(Pixel coordinate grounding data)
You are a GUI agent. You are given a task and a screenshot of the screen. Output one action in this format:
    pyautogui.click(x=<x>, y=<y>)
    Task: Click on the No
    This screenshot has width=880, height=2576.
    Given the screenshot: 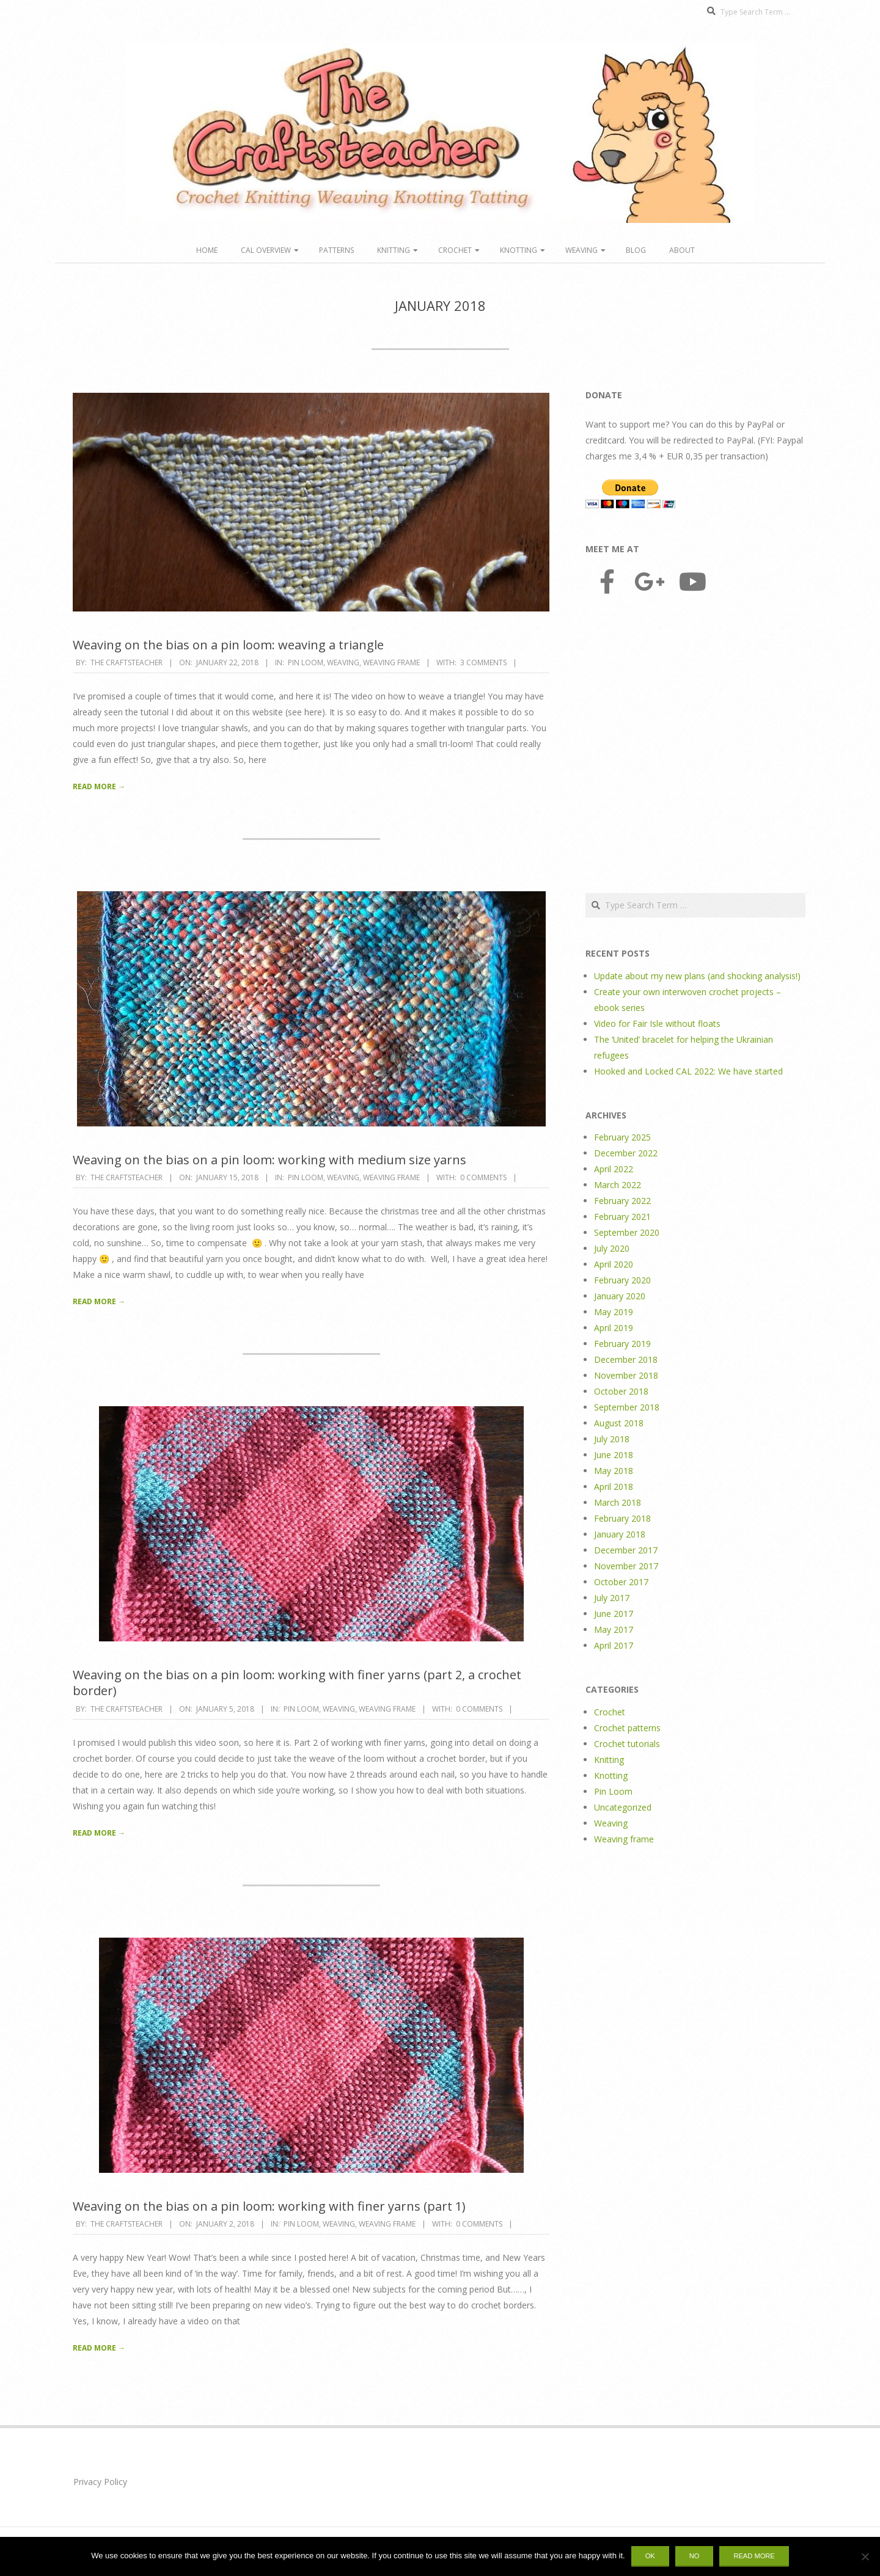 What is the action you would take?
    pyautogui.click(x=694, y=2556)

#### What is needed:
Give back the lines of the data exactly as they are written, from the first line through the line containing "This screenshot has".

#### Answer to this task:
You are a GUI agent. You are given a task and a screenshot of the screen. Output one action in this format:
    pyautogui.click(x=<x>, y=<y>)
    Task: Click on the No
    This screenshot has width=880, height=2576.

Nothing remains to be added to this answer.